Janelle Jones, Vice President of Policy and Advocacy at the Washington Center for Equitable Growth, emphasizes the difference between income gains and closing the wealth gap. While there have been positive developments in terms of income growth for Black Americans, closing the wealth gap remains a challenge. The study highlights that much of the divergence in net worth can be attributed to differences in financial asset holdings. Black households tend to have more wealth concentrated in pensions rather than stocks, mutual funds, and exchange-traded funds (ETFs). In contrast, white households have a higher percentage of their financial wealth invested in businesses, equities, and mutual funds.
The COVID-19 pandemic has further exacerbated these disparities. While government support measures such as increased unemployment benefits and stimulus checks helped prevent a recession, the reopening of the economy in 2021 led to a significant rise in financial asset prices. This increase in asset prices disproportionately benefited those who had investments in the stock market, further widening the wealth gap. Although financial assets experienced some declines in 2022 when the Federal Reserve increased interest rates, these declines did not fully offset the earlier gains.
Furthermore, the pandemic had a detrimental impact on Black-owned businesses. Economic Policy Institute analysis of government data reveals that Black-owned businesses were more concentrated in industries that were hit hardest by the pandemic, such as accommodation, food services, retail, health care, and social assistance. This concentration resulted in higher job losses for Black-owned businesses compared to their white-owned counterparts.

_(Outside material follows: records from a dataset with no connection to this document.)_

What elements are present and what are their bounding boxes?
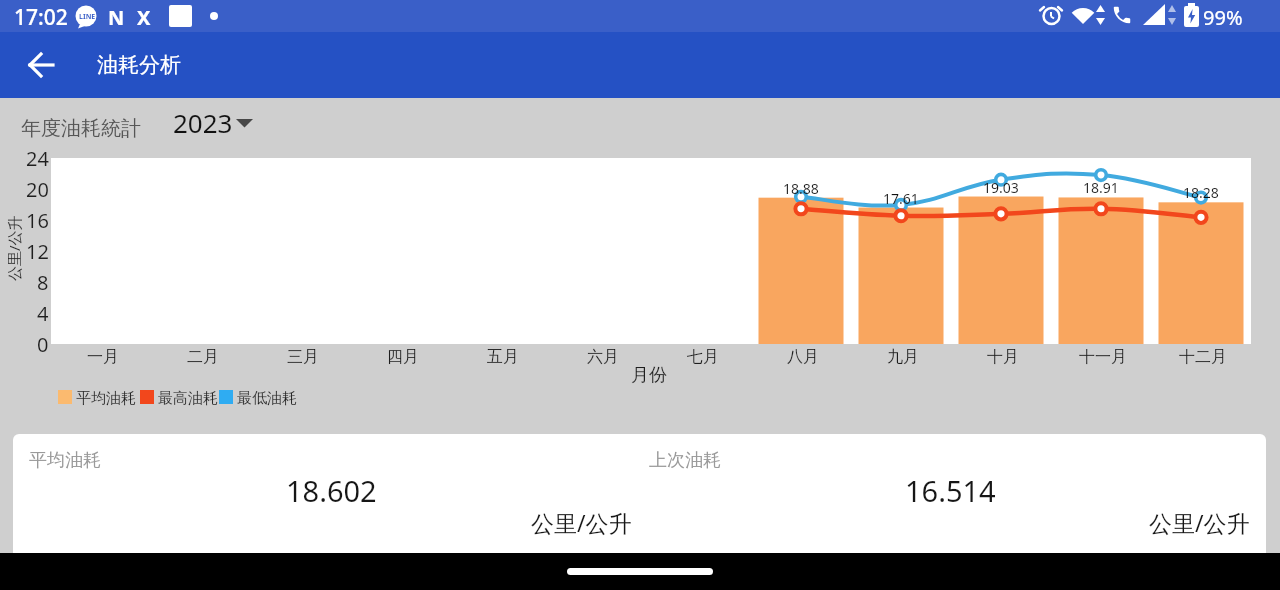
staticText: 四月 bbox=[387, 347, 419, 367]
staticText: 二月 bbox=[187, 347, 219, 367]
staticText: N bbox=[108, 4, 125, 31]
staticText: 18.91 bbox=[1083, 178, 1119, 197]
staticText: 18.602 bbox=[286, 471, 377, 510]
staticText: 一月 bbox=[87, 347, 119, 367]
staticText: 16.514 bbox=[905, 471, 996, 510]
staticText: 年度油耗統計 bbox=[21, 116, 141, 141]
staticText: 平均油耗 bbox=[29, 449, 101, 472]
staticText: 三月 bbox=[287, 347, 319, 367]
staticText: 十月 bbox=[987, 347, 1019, 367]
staticText: 2023 bbox=[173, 105, 233, 140]
staticText: 公里/公升 bbox=[1149, 507, 1250, 538]
button[interactable] bbox=[20, 44, 64, 88]
staticText: 24 bbox=[26, 145, 49, 172]
staticText: 20 bbox=[26, 176, 49, 203]
staticText: 十二月 bbox=[1179, 347, 1227, 367]
staticText: 月份 bbox=[631, 364, 667, 387]
staticText: 最高油耗 bbox=[158, 389, 218, 408]
staticText: 最低油耗 bbox=[237, 389, 297, 408]
staticText: 4 bbox=[37, 300, 49, 327]
staticText: 18.28 bbox=[1183, 183, 1219, 202]
staticText: 六月 bbox=[587, 347, 619, 367]
staticText: X bbox=[137, 4, 151, 31]
staticText: 99% bbox=[1203, 4, 1243, 31]
staticText: 17:02 bbox=[14, 3, 68, 32]
staticText: 19.03 bbox=[983, 178, 1019, 197]
staticText: 八月 bbox=[787, 347, 819, 367]
staticText: LINE bbox=[79, 12, 96, 22]
staticText: 油耗分析 bbox=[97, 52, 181, 78]
staticText: 0 bbox=[37, 331, 49, 358]
staticText: 8 bbox=[37, 269, 49, 296]
staticText: 16 bbox=[26, 207, 49, 234]
button[interactable] bbox=[165, 100, 265, 140]
staticText: 平均油耗 bbox=[76, 389, 136, 408]
staticText: 公里/公升 bbox=[4, 215, 24, 281]
button[interactable] bbox=[567, 568, 713, 575]
staticText: 十一月 bbox=[1079, 347, 1127, 367]
staticText: 公里/公升 bbox=[531, 507, 632, 538]
staticText: 七月 bbox=[687, 347, 719, 367]
staticText: 17.61 bbox=[883, 189, 919, 208]
staticText: 九月 bbox=[887, 347, 919, 367]
staticText: 上次油耗 bbox=[649, 449, 721, 472]
staticText: 18.88 bbox=[783, 179, 819, 198]
staticText: 12 bbox=[26, 238, 49, 265]
staticText: 五月 bbox=[487, 347, 519, 367]
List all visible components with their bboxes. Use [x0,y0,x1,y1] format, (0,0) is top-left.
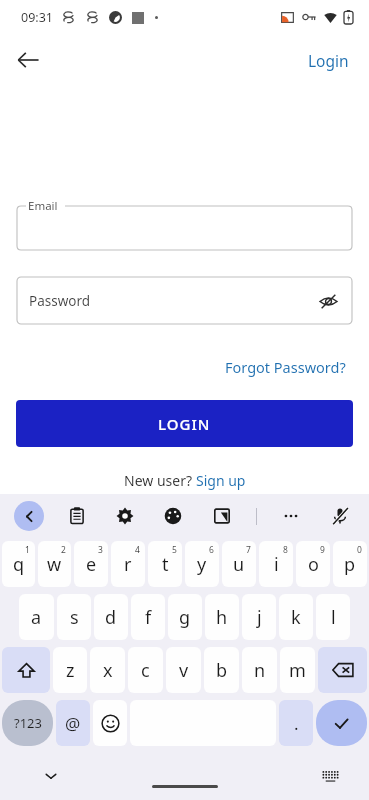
button[interactable]: k [279,594,313,640]
button[interactable]: LOGIN [16,400,353,447]
button[interactable] [17,206,352,250]
staticText: 8 [283,544,288,556]
button[interactable]: y [185,541,219,587]
button[interactable]: Enter [316,700,367,746]
staticText: Login [308,50,349,71]
staticText: f [145,605,152,630]
staticText: Sign up [196,471,246,490]
button[interactable]: @ [56,700,90,746]
staticText: n [254,658,266,683]
button[interactable]: g [168,594,202,640]
staticText: r [124,552,132,577]
button[interactable]: m [280,647,315,693]
staticText: k [291,605,301,630]
button[interactable]: Themes [158,501,188,531]
button[interactable]: Previous [14,501,44,531]
button[interactable]: More [276,501,306,531]
button[interactable]: v [166,647,201,693]
button[interactable]: w [38,541,71,587]
button[interactable]: x [90,647,125,693]
staticText: m [289,658,306,683]
staticText: New user? [124,471,196,490]
button[interactable]: Emoji [93,700,127,746]
button[interactable]: o [296,541,330,587]
button[interactable]: Switch keyboard [315,761,345,791]
staticText: 3 [98,544,103,556]
button[interactable]: Forgot Password? [221,354,350,380]
staticText: l [331,605,336,630]
staticText: Password [29,292,91,310]
button[interactable]: d [94,594,128,640]
staticText: Forgot Password? [225,357,346,377]
button[interactable]: Clipboard [62,501,92,531]
staticText: 6 [209,544,214,556]
staticText: a [31,605,42,630]
staticText: j [257,605,262,630]
staticText: c [141,658,150,683]
staticText: . [294,712,299,735]
button[interactable]: r [111,541,145,587]
button[interactable]: e [74,541,108,587]
button[interactable]: Backspace [318,647,367,693]
staticText: o [308,552,319,577]
button[interactable]: Hide keyboard [36,761,66,791]
button[interactable]: f [131,594,165,640]
button[interactable]: . [279,700,313,746]
staticText: 09:31 [21,9,53,26]
staticText: 9 [320,544,325,556]
staticText: 0 [357,544,362,556]
staticText: p [344,552,356,577]
button[interactable]: a [19,594,54,640]
button[interactable]: Back [6,38,50,82]
button[interactable]: Voice input off [325,501,355,531]
button[interactable]: Password [17,277,352,324]
staticText: 4 [135,544,140,556]
staticText: d [105,605,117,630]
staticText: z [66,658,75,683]
staticText: e [86,552,97,577]
staticText: t [162,552,169,577]
button[interactable]: u [222,541,256,587]
staticText: Email [28,198,58,214]
button[interactable]: ?123 [2,700,53,746]
button[interactable]: t [148,541,182,587]
button[interactable]: l [316,594,350,640]
button[interactable]: c [128,647,163,693]
button[interactable]: q [2,541,35,587]
staticText: @ [65,712,81,735]
staticText: b [216,658,228,683]
button[interactable]: h [205,594,239,640]
button[interactable]: b [204,647,239,693]
button[interactable]: j [242,594,276,640]
staticText: x [103,658,113,683]
staticText: 5 [172,544,177,556]
staticText: h [216,605,228,630]
staticText: i [274,552,279,577]
button[interactable]: s [57,594,91,640]
button[interactable]: n [242,647,277,693]
staticText: s [70,605,79,630]
button[interactable]: p [333,541,367,587]
button[interactable]: Shift [2,647,50,693]
staticText: v [179,658,189,683]
staticText: LOGIN [158,414,211,434]
button[interactable]: i [259,541,293,587]
button[interactable]: Show password [314,287,342,315]
staticText: 1 [25,544,30,556]
button[interactable]: z [53,647,87,693]
button[interactable]: Stickers [207,501,237,531]
staticText: g [179,605,191,630]
button[interactable]: Settings [110,501,140,531]
staticText: y [197,552,207,577]
button[interactable]: Login [300,44,357,77]
staticText: w [47,552,62,577]
staticText: 7 [246,544,251,556]
button[interactable]: Sign up [196,471,246,490]
staticText: u [233,552,245,577]
staticText: q [13,552,25,577]
staticText: ?123 [14,714,42,732]
staticText: 2 [61,544,66,556]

The struggles faced by Black business owners during the pandemic have contributed to the widening wealth gap.
Despite these challenges, there have been some positive developments. Treasury Deputy Secretary Walley Adeyemo points to rising employment and wages for Black Americans since before the pandemic, as well as an increase in Black business ownership and participation in the stock market. However, he acknowledges that more needs to be done to address the significant wealth disparity between Black and white households in America.
In conclusion, the strong performance of financial markets during the pandemic has deepened existing trends of wealth inequality. While some individuals and households have seen their net worth grow substantially, others have been left further behind. The disparities in investment opportunities and the concentration of wealth in certain assets contribute to this widening wealth gap. It is crucial for policymakers to implement effective strategies to address this issue and ensure a more equitable distribution of financial wealth in the United States.